The low-tightening-force composite metal seal, which consists of a low-tightening-force metal seal and a rubber O-ring seal, is shaped to fit into a conventional O-ring seal groove, so there is no need to change the design of the conventional seal structure. It can be used as a seal to upgrade the high-temperature corrosive gas resistance of existing equipment, so it can be used for new or used film deposition equipment or etching equipment where corrosive process gases and cleaning gases have higher flow rates and higher temperatures than before. It is useful as a seal.

It is also useful as a seal for exhaust pumps for film forming apparatuses and etching apparatuses that require high-temperature, large-flow process gases and cleaning gases, and piping sections of gas abatement apparatuses.

In addition, by placing a metal seal inside the conventional rubber O-ring seal, the amount of gas released from the rubber O-ring seal into the chamber is reduced, so high molecular weight gas from the rubber O-ring seal is It can also be used as a seal for semiconductor manufacturing equipment and analysis equipment where gas intrusion is discouraged.

100, 200, 300 Existing low tightening force metal seals 400, 500, 600, 700 Low tightening force composite metal seals 401, 501, 601, 701 Rubber O-ring seals 401a, 501a, 601a, 701a Rubber O-ring seals 401b, 501b, 601b, 701b Low clamping force metal seal and rubber O-ring Contact part with part of the seal 402, 502, 602, 702 Low clamping force metal seal 403, 503, 603, 703 Seal portion 704 Radial width of low tightening force metal seal

Claims (10)

A low tightening force composite metal seal that integrates a rubber O-ring seal on the outer periphery of a metal seal that can be inserted into the O-ring seal groove. A low clamping force composite metal seal in which the rubber O-ring seal according to claim 1 is made of a perfluoroelastomer specialized for high temperature resistance or a perfluoroelastomer containing an elastic reinforcing material.
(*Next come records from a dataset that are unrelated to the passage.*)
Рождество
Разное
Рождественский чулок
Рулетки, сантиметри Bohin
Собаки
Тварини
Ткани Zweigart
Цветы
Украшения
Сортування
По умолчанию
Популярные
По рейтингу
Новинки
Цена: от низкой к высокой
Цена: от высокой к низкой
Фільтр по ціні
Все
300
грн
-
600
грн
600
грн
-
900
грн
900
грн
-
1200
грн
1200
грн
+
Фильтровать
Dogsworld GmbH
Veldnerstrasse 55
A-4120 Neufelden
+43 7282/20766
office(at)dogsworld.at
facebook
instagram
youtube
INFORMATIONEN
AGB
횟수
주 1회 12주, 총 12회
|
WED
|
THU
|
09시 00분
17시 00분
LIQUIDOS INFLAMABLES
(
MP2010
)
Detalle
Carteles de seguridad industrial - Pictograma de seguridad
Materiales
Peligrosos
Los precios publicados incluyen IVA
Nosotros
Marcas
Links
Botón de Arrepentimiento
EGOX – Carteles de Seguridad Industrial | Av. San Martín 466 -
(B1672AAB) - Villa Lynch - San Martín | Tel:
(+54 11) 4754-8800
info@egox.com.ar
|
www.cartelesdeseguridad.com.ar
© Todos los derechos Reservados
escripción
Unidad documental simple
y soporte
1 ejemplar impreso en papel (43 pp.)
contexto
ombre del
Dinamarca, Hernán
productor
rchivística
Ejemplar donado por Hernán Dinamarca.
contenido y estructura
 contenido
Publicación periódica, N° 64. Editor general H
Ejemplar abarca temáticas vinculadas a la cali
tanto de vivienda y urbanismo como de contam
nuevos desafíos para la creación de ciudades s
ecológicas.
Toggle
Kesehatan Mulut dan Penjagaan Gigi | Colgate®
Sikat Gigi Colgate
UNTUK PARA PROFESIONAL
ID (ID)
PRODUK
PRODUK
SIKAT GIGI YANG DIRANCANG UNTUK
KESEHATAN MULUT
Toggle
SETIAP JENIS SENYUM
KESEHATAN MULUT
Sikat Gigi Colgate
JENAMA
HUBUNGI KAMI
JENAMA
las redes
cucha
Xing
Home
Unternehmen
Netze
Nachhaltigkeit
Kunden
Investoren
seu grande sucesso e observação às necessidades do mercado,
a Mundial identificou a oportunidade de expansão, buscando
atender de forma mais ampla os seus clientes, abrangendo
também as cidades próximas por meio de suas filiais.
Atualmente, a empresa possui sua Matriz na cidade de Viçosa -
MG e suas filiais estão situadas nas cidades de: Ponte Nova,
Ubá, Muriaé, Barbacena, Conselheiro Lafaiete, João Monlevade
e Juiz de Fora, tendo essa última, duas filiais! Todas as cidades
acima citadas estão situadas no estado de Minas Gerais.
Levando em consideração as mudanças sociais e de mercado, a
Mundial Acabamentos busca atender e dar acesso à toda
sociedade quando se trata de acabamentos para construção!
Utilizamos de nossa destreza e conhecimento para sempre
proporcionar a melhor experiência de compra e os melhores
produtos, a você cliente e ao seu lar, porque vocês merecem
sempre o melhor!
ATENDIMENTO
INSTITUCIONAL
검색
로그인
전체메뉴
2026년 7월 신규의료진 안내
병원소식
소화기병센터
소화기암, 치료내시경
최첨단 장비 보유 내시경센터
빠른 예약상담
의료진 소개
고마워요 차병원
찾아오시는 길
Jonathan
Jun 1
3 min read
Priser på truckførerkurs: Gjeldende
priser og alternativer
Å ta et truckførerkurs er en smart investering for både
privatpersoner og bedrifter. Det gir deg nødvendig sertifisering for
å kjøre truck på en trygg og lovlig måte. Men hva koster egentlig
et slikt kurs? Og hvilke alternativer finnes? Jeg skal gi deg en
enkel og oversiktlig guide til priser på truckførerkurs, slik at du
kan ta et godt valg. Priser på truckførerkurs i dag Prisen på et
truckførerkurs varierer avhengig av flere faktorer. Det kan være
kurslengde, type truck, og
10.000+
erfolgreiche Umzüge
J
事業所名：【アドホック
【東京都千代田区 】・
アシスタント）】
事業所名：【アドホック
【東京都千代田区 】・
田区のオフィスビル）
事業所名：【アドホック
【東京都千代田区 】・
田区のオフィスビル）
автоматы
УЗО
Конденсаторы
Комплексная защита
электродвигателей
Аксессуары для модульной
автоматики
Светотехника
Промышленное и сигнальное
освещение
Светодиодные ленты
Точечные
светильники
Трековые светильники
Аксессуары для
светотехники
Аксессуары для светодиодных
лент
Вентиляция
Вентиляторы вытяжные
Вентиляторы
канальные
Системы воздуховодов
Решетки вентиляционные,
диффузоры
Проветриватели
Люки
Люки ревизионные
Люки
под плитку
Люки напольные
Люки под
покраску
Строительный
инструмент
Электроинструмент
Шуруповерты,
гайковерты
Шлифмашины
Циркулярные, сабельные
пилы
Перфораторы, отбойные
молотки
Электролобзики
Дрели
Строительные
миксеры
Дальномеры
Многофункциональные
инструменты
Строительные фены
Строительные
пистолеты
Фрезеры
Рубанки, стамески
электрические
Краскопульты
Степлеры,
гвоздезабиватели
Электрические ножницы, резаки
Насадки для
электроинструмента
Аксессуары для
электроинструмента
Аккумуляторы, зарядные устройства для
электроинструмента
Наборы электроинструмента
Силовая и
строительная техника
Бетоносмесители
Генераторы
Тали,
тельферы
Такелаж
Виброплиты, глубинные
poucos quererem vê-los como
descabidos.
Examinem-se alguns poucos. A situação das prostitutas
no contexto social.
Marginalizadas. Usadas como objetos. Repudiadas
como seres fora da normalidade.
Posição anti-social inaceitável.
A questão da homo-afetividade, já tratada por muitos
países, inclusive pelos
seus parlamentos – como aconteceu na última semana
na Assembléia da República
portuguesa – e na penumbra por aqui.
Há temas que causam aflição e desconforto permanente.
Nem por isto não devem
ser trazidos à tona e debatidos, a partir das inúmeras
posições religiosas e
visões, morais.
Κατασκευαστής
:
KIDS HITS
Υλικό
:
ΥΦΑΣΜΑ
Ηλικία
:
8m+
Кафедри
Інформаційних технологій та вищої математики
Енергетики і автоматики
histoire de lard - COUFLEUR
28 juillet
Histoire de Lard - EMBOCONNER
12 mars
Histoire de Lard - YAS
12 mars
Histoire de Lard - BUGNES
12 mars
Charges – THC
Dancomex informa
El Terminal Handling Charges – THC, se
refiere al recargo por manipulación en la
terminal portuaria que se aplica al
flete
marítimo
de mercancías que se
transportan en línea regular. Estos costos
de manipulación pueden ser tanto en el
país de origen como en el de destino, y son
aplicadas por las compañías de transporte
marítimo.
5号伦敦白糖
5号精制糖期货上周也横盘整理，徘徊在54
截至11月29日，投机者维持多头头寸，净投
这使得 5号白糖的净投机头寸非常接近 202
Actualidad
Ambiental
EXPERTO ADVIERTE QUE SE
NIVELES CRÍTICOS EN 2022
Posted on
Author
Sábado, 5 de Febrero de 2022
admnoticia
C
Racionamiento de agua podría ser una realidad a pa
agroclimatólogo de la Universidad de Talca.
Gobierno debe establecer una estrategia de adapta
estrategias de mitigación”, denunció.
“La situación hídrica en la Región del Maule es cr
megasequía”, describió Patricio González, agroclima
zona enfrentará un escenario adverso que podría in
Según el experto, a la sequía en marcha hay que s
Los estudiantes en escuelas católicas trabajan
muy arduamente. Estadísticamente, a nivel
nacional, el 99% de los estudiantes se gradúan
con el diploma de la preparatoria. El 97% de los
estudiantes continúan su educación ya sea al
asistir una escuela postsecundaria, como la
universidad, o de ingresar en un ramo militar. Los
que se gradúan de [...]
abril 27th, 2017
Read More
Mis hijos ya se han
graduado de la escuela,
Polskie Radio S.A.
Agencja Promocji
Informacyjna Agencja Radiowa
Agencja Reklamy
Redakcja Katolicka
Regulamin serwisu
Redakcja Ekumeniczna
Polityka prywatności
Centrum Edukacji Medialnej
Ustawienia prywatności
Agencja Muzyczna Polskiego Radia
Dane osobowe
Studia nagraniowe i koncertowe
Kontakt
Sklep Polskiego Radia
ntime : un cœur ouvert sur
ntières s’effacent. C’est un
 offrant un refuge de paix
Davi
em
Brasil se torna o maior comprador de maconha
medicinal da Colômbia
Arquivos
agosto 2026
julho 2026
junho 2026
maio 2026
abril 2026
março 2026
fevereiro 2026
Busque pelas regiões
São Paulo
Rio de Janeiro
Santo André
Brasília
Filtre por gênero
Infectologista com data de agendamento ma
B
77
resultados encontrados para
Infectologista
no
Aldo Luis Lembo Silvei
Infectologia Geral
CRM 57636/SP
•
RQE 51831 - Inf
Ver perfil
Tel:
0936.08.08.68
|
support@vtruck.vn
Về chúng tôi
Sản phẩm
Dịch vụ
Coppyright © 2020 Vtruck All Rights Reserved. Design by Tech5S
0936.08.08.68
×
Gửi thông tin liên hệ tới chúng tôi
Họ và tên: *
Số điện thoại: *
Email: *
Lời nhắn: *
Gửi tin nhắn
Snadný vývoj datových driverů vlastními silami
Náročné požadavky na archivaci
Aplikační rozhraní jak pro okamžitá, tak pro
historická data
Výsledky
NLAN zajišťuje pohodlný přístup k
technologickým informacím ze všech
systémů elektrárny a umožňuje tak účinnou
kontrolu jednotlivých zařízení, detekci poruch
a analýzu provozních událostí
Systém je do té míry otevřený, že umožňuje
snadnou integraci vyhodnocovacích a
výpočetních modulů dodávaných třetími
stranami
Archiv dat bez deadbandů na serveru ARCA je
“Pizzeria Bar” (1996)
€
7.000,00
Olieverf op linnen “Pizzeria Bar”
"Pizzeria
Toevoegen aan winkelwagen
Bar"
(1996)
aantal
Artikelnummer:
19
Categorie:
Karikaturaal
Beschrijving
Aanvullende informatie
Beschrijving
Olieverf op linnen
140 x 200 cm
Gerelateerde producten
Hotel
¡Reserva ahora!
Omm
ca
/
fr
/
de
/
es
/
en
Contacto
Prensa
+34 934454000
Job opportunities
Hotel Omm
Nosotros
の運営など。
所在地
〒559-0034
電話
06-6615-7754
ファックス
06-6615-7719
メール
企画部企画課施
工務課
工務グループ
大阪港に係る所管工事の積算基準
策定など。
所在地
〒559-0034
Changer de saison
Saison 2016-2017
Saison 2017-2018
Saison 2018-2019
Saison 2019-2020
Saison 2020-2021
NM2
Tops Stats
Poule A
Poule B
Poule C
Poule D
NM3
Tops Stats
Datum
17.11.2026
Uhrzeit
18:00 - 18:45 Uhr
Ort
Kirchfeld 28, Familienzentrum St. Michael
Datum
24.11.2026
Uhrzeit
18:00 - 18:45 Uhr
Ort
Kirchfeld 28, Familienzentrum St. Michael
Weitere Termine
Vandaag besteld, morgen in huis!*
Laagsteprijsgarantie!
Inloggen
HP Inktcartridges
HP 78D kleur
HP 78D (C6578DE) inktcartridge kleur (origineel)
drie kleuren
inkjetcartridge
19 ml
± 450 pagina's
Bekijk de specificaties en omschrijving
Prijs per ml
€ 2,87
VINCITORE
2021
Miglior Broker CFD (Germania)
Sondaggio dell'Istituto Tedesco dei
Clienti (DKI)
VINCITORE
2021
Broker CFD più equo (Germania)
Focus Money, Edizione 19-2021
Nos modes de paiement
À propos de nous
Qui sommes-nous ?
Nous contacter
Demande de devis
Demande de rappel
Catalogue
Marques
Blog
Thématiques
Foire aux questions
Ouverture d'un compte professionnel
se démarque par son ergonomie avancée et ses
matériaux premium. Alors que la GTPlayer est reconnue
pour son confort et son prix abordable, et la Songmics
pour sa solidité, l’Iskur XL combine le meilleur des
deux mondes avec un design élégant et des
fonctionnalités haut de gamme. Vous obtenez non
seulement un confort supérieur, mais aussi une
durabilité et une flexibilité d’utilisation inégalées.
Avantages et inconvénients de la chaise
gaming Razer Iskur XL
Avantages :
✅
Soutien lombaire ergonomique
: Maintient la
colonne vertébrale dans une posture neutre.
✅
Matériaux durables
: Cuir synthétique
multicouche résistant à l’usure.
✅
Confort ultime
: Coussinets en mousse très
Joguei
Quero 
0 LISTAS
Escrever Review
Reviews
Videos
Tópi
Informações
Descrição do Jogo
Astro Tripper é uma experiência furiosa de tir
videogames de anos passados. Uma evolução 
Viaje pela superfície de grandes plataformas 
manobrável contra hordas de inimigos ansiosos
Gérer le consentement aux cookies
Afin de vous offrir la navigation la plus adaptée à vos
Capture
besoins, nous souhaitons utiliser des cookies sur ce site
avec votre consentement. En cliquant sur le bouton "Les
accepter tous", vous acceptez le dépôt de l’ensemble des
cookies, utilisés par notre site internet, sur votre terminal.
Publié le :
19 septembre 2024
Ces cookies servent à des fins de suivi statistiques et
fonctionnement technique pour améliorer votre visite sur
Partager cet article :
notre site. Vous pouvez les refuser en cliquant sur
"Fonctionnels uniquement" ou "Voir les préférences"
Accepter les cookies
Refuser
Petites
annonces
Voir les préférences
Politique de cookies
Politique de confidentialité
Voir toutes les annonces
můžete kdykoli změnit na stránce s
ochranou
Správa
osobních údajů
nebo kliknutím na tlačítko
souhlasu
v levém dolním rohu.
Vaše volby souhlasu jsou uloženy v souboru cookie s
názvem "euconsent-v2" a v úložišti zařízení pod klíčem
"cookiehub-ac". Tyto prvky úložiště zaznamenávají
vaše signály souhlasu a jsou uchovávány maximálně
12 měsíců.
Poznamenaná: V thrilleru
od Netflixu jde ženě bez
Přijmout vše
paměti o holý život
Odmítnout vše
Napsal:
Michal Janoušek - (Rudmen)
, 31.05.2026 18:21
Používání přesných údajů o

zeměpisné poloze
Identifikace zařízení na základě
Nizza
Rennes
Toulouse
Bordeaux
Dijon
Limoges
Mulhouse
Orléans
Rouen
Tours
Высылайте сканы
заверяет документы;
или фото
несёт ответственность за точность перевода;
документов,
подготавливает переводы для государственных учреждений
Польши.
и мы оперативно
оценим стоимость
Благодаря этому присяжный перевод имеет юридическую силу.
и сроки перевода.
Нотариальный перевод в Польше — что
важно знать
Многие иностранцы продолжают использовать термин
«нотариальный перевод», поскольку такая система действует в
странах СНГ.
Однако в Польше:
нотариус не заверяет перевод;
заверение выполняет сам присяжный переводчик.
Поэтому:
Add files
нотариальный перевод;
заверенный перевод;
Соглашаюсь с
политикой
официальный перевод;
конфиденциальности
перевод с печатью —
A low tightening force composite metal seal, wherein the metal seal according to claim 1 is made of substantially pure Ni. The low clamping force composite metal seal according to claim 1, claim 2, or claim 3 has a low clamping force in which a part of the rubber O-ring seal is included in the metal seal, and the shape of the rubber O-ring seal determines the elastic force of the metal seal. composite metal seal A low tightening force composite metal seal in which the elastic force of the entire metal seal is optimized by the proportion of the area where a part of the surface of the rubber O-ring seal contacts the metal seal according to claim 4. A film forming apparatus using the low tightening force composite metal seal according to claim 1, claim 2, claim 3, claim 4, or claim 5. An etching apparatus using the low clamping force composite metal seal according to claim 1, claim 2, claim 3, claim 4, or claim 5. An analysis device using the low tightening force composite metal seal according to claim 1, claim 2, claim 3, claim 4, or claim 5. Exhaust gas abatement device using the low tightening force composite metal seal according to claim 1, claim 2, claim 3, claim 4, or claim 5. A gas exhaust pump using the low tightening force composite metal seal according to claim 1, claim 2, claim 3, claim 4, or claim 5.